It’s 5 am. I’m in the kitchen, looking outside at the birds and the fluffy cat with the silly name. It has become a habit. 5 am, and the cat’s always there.
I’m waiting for the water to boil.
I’m asking myself questions, at the same time as I’m trying to remember the name of the cat (I know it’s a silly name, that’s all).
Do I need to start the day planning, planning everything I’m about to do? What about structure, is that something I should be adding as I’m about to start writing my first sentence?
How should we get started? And, how should we end?
I don’t believe there’s a YES to everything when it comes to doing or when it comes to writing.

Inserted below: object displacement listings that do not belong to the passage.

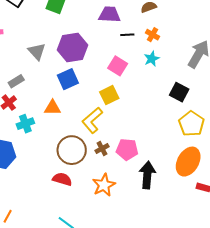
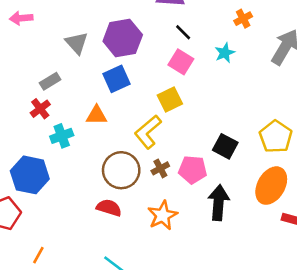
black line: (127, 35) -> (183, 32), moved, turned 48
orange cross: (152, 35) -> (243, 19), moved, turned 32
black square: (179, 92) -> (225, 146), moved

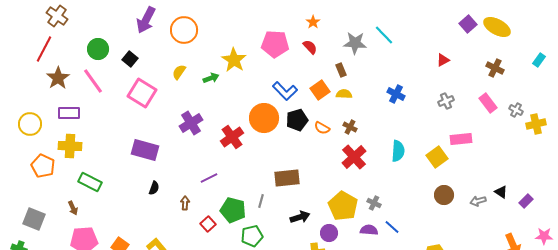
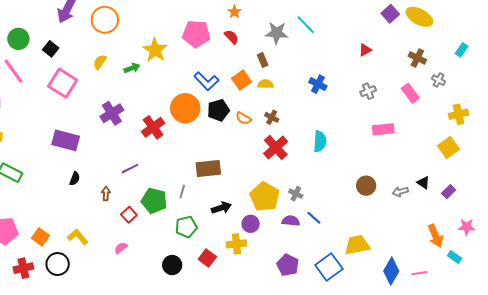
gray cross: (516, 110) -> (438, 80), moved
yellow square: (437, 157) -> (449, 147), moved
green pentagon: (252, 236) -> (186, 227), moved

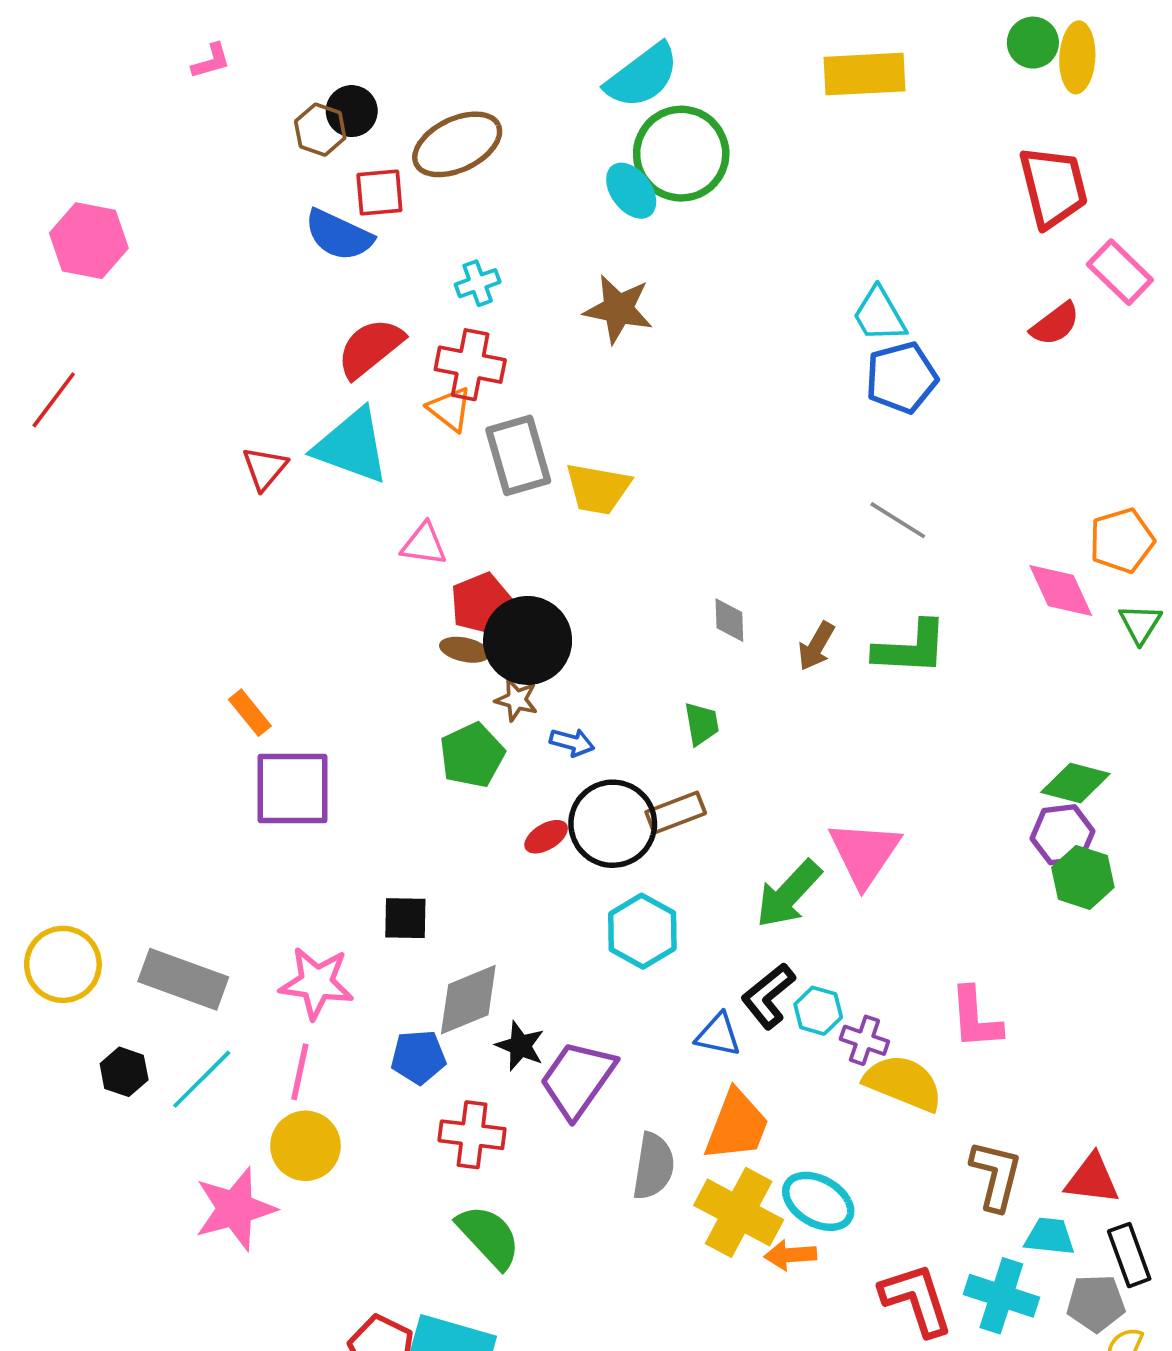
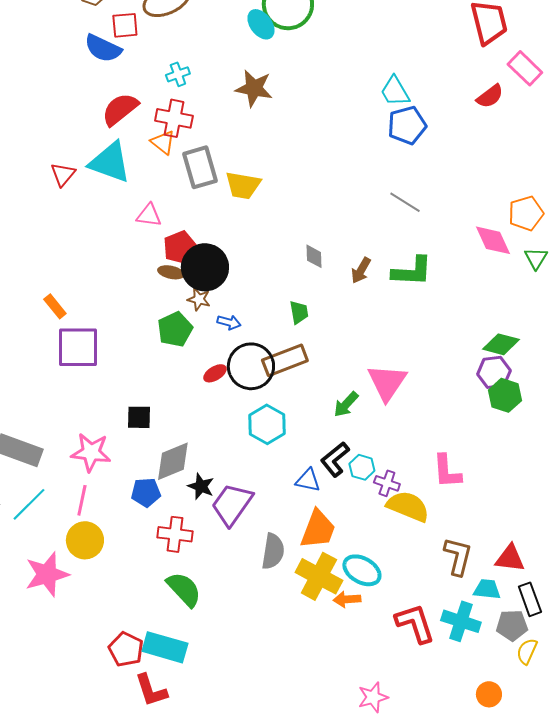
brown rectangle: (676, 813) -> (285, 360), size x1.4
green arrow: (789, 894) -> (346, 404), size x0.7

There’s no simple truth. Maybe there’s not even any truth at all? I’m not sure.
I’ve always asked my teachers questions they’re not familiar with. In return, they’ve always been looking over my shoulder to see what I’ve been up to.
I’m about to have a conversation about what we’re going to do for our summer vacation. Not this early, but later today. I’m telling myself that it shouldn’t be that difficult to decide… It shouldn’t be that difficult. The cat still there, and so are the birds. The water is boiling. And, I want the summer vacation to be… different.

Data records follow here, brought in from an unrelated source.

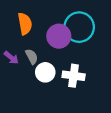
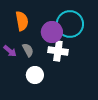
white circle: (45, 72) -> (35, 75), moved
white cross: (74, 76) -> (58, 51), moved

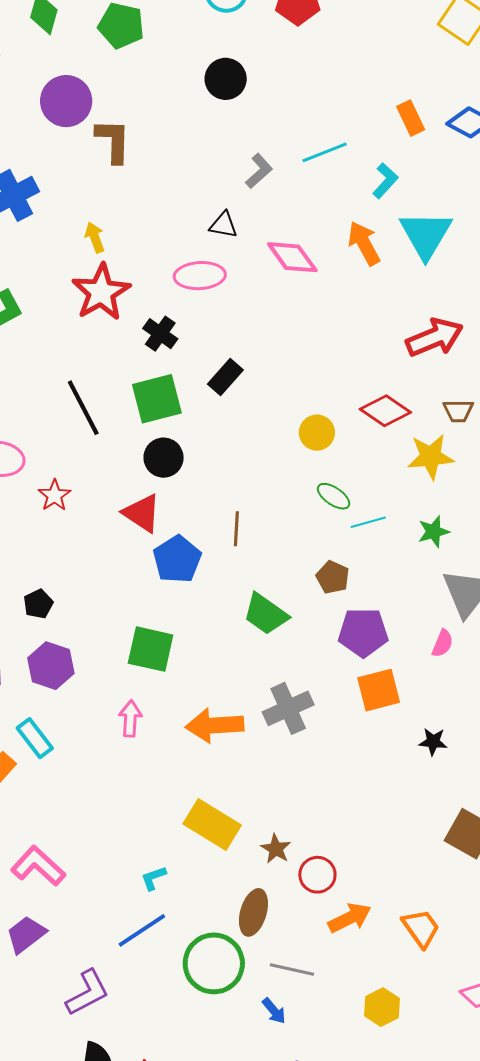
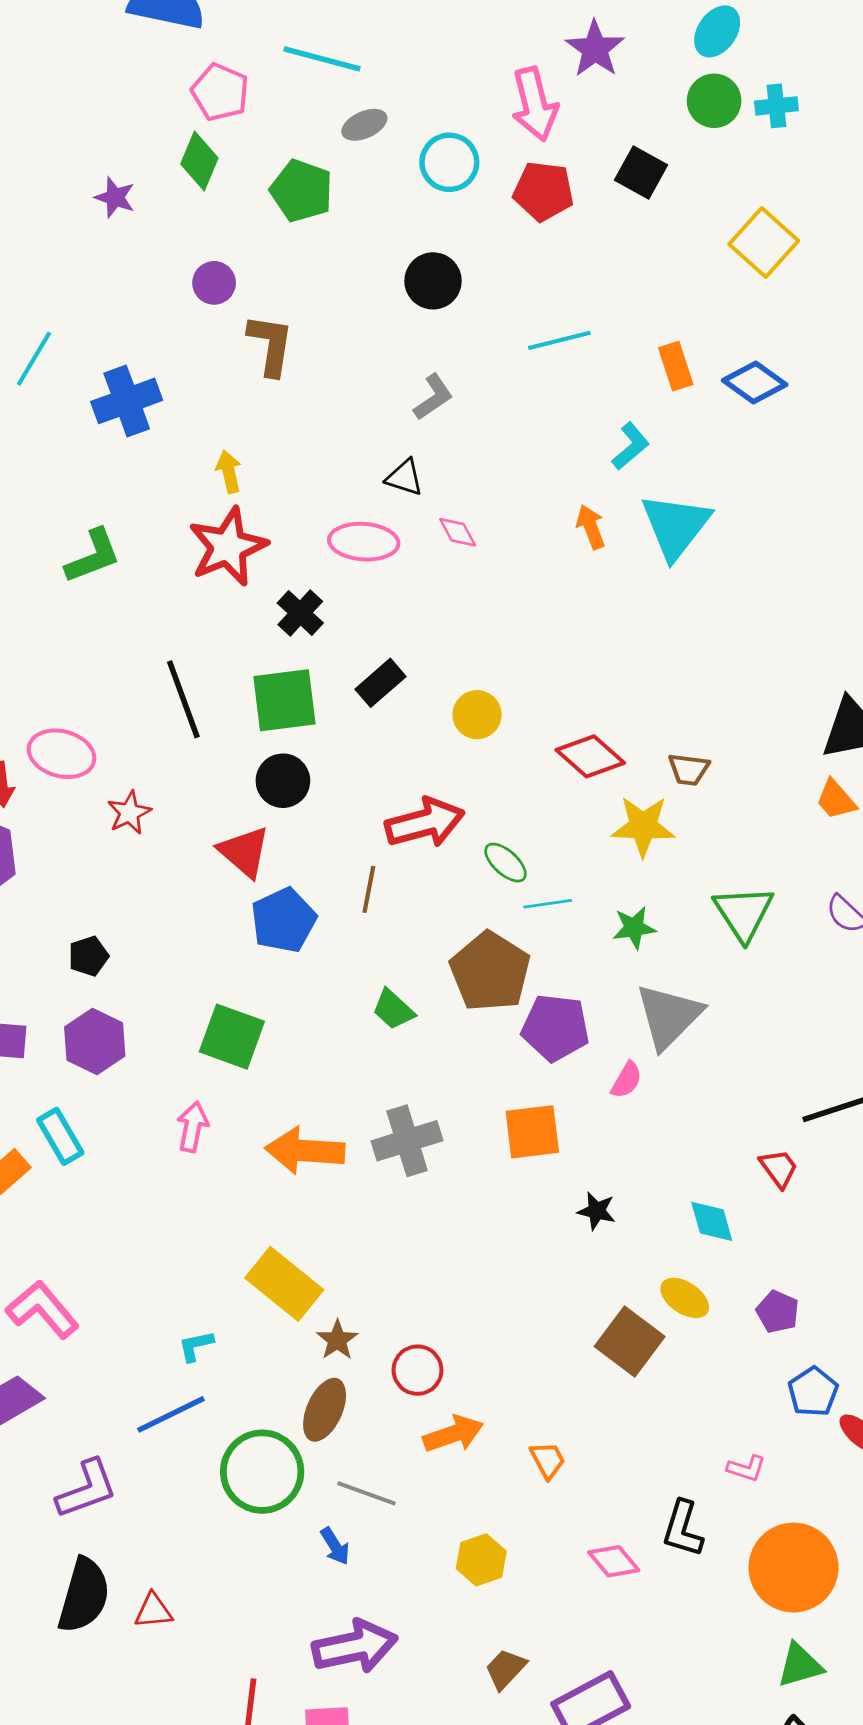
purple circle: (66, 101) -> (214, 283), size x0.6
cyan line: (325, 152) -> (559, 340), moved
gray L-shape: (259, 171) -> (433, 397), moved
orange arrow: (364, 243) -> (591, 527), size x0.7
pink diamond: (292, 257) -> (458, 532), moved, size x0.6
red arrow: (434, 337) -> (425, 823), moved
yellow circle: (317, 433) -> (477, 715), moved
brown pentagon: (333, 577) -> (490, 972), size x1.8
green trapezoid: (266, 614) -> (393, 1009), size x0.7
purple pentagon: (363, 632) -> (555, 1028), moved
brown star: (276, 849) -> (337, 1340), moved
orange trapezoid: (421, 928) -> (548, 1460), size x0.7

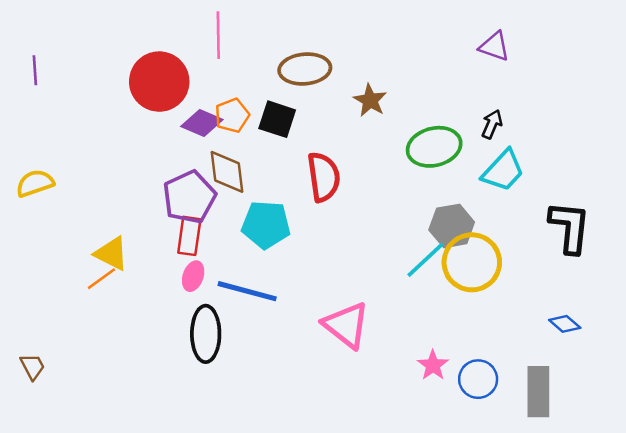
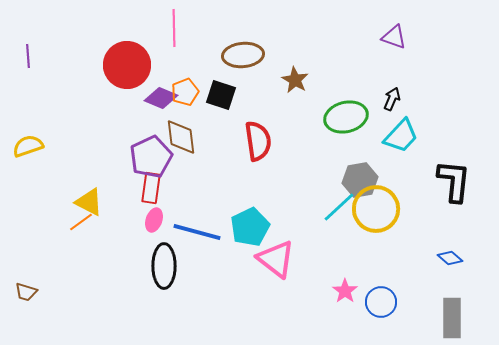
cyan pentagon: (266, 225) -> (250, 227), moved, turned -30
brown trapezoid: (32, 367) -> (26, 292), turned 135
gray rectangle: (538, 392) -> (452, 318), moved

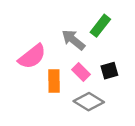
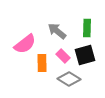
green rectangle: (100, 26) -> (87, 28), moved, turned -36
black square: (109, 71) -> (85, 55), size x1.5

If my dad tells me that something is not difficult, he usually replies; it’s not art! That’s his way of saying that what I’m about to do is not that hard (even I can do it).
It’s (not) art
There are many different systems and tools. I’m using some of them for blogging. The newest system I’m using is Postmatic. I read tips, tricks, and new tools frequently. It’s not that I end up being like everyone else, but we’re using the same things.

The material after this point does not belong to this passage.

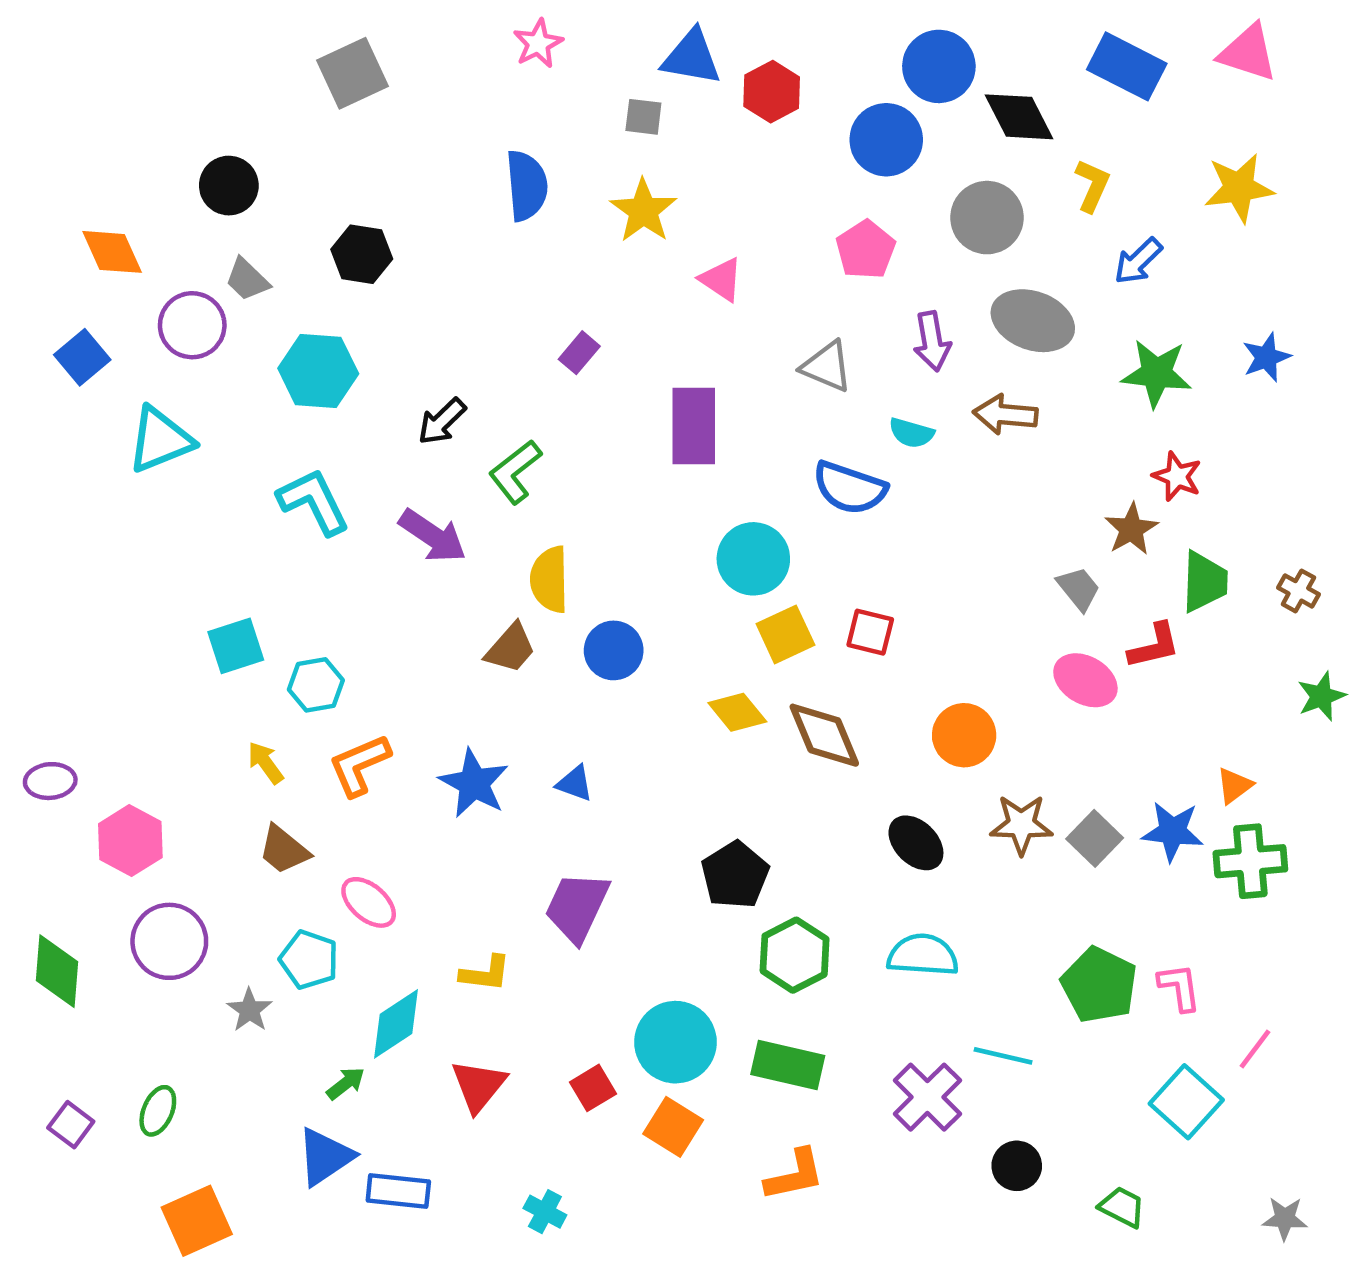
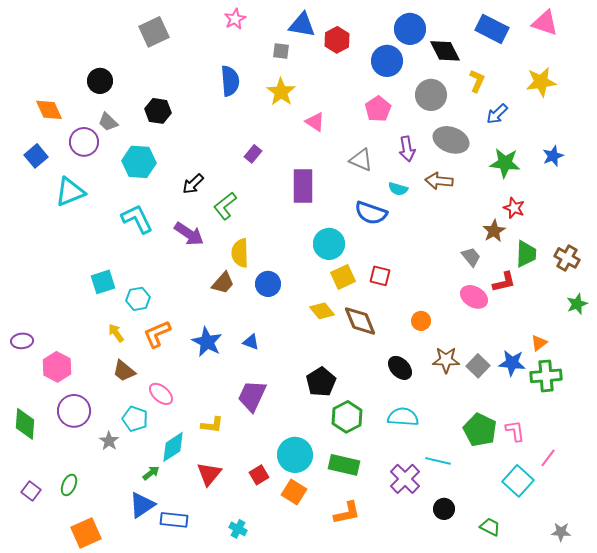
brown cross: (1298, 591) -> (567, 258), size x1.4
orange circle: (964, 735) -> (421, 321), size x0.7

There are many ways of doing things, and usually I’m doing most of them the same way as everyone else. There are different ways to write a blog. I’m doing it the only way I know – my way. But, it’s not really that different.
I published the first draft of the story; a single tear makes all the difference in the world, without any feedback. It felt different, at the time when I published it. But, I’m not that sure anymore.
Now, ready for a cup of green tea, I’m thinking about why the smallest things sometimes seems to be the hardest to figure out.